Les gens dont tu me rapportes les propos me paraissent partager le mal du pharisien… ils dédaignent l’attitude de la prière justifiée du publicain et exhortent les autres à ne pas l’imiter dans leur prière.  » Il n’osait même pas lever les yeux au ciel  » dit le Seigneur (Luc 15,13). L’imitent au contraire ceux qui, en priant appliquent leurs yeux sur eux-mêmes. Ceux qui leur donnent le surnom d’omphalopsyques (ceux qui ont ou mettent l’âme au nombril) calomnient leurs adversaires – qui d’entre eux a jamais placé l’âme dans le nombril ? – ils se comportent en outre en détracteurs de pratiques louables et non en redresseurs de torts. Car ce n’est pas la cause de la vie hésychaste et de la vérité qui les pousse à écrire, c’est la vanité. Ce n’est pas le désir d’amener à la sobriété mais d’en éloigner. Par tous les moyens ils s’emploient à ruiner l’œuvre et ceux qui s’y adonnent avec zèle. Ils pourraient aussi bien traiter de koiliopsyque celui qui a dit:  » Mon ventre (koilia) frémira comme une harpe…  » (Is. 16,11) et envelopper dans la même calomnie ceux qui représentent, nomment et poursuivent les réalités invisibles au moyen de symboles corporels…

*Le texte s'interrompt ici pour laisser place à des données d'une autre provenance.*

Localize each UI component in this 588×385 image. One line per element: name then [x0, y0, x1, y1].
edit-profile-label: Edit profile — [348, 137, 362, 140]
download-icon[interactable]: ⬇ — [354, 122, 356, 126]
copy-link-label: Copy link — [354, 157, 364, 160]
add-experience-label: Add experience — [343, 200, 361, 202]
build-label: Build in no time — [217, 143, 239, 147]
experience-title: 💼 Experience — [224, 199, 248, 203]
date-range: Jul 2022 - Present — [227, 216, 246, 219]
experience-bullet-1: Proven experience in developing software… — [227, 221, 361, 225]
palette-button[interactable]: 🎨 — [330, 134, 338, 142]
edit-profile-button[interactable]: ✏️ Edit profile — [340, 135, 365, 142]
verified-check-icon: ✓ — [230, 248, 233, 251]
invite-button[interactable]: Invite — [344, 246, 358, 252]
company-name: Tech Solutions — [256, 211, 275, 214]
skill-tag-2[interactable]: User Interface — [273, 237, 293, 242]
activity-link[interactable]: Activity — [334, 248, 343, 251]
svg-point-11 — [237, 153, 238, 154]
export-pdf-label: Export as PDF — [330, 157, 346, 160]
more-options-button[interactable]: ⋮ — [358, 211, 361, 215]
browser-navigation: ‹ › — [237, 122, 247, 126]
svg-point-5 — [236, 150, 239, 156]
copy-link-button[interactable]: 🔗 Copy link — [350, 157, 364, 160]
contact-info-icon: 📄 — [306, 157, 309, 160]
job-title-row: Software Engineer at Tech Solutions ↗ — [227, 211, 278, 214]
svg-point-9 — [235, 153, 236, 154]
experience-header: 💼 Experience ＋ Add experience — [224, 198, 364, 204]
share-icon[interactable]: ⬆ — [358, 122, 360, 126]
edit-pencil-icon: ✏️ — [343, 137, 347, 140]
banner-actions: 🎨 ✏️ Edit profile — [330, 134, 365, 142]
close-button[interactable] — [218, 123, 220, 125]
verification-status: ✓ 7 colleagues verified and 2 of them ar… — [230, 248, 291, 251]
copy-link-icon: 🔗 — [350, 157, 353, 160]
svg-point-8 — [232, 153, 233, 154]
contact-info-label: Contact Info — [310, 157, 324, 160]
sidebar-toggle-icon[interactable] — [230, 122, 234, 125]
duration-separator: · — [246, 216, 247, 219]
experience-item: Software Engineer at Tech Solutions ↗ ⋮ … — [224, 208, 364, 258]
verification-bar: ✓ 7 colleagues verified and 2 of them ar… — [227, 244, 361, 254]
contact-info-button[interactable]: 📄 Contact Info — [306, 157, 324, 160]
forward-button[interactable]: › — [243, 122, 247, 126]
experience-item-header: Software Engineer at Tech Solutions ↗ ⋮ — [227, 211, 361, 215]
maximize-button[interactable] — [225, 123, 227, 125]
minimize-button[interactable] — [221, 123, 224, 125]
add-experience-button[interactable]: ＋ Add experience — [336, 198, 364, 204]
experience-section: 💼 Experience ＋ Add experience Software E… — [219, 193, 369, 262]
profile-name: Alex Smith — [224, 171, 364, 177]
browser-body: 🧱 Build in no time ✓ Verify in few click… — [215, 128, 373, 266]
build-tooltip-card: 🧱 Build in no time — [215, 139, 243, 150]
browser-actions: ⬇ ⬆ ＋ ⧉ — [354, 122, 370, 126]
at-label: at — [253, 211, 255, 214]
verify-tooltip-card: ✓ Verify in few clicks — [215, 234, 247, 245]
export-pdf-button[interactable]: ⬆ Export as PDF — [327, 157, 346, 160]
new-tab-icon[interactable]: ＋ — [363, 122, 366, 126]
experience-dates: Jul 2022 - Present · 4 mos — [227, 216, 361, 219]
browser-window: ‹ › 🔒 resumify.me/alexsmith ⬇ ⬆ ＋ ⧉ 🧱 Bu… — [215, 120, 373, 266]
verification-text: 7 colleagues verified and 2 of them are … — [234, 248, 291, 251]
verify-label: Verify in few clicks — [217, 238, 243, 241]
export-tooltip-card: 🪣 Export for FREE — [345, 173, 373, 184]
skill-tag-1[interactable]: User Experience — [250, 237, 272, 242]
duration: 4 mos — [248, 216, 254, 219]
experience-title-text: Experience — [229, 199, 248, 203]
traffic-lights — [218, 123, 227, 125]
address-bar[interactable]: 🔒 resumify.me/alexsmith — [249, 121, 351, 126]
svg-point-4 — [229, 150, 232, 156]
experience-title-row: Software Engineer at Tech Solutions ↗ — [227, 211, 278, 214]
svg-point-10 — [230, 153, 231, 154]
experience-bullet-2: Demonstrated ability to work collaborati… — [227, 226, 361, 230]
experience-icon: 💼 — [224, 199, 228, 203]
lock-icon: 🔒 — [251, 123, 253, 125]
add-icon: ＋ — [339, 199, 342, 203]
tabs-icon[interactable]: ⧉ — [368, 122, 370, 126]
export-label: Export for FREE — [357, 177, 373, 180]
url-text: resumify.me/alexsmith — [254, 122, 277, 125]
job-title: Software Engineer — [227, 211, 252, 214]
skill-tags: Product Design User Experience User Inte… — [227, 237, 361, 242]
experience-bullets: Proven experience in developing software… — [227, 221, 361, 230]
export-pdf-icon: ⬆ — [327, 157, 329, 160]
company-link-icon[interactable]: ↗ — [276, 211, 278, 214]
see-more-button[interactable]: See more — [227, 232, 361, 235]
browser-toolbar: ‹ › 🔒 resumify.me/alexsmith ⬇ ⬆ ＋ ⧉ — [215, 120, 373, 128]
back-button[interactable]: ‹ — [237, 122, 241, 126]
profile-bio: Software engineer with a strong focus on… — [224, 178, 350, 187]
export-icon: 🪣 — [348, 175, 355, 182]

Tu connais la vie de Syméon le Nouveau Théologien, ses écrits… et Nicéphore l’Hagiorite… Ils enseignent clairement aux débutants ce que d’aucuns, me dis-tu, combattent. Et pourquoi me borner aux saints du passé ? Des hommes auxquels la puissance du Saint-Esprit a rendu témoignage nous ont enseigné tout cela de leur propre bouche – Théolepte, l’évêque de Philadelphie, Athanase le Patriarche (fin du XIIIe s. début du XIVe s)… Tu les entends tous, et que d’autres avant eux, avec eux et après eux, inviter à garder cette tradition que nos nouveaux maîtres en hésychasme… s’appliquent à mépriser, à déformer et à ruiner, sans profit pour leurs auditeurs. Nous avons vécu nous-même avec certains des saints plus hauts nommés; ils furent nos maîtres. Comment compterions-nous pour rien ceux que l’expérience, jointe à la grâce, a formés, pour nous ranger derrière ceux qui n’ont d’autre titre à nous enseigner que leur orgueil. C’est impossible, cela ne doit pas être. Fuis ces gens-là et redis-toi sagement à toi-même après David : « Mon âme, bénis le Seigneur, et que tout ce qui est en moi bénisse son saint nom ! » (Ps.102,1) Écoute docilement les pères et écoute-les te conseiller la manière de faire rentrer l’esprit.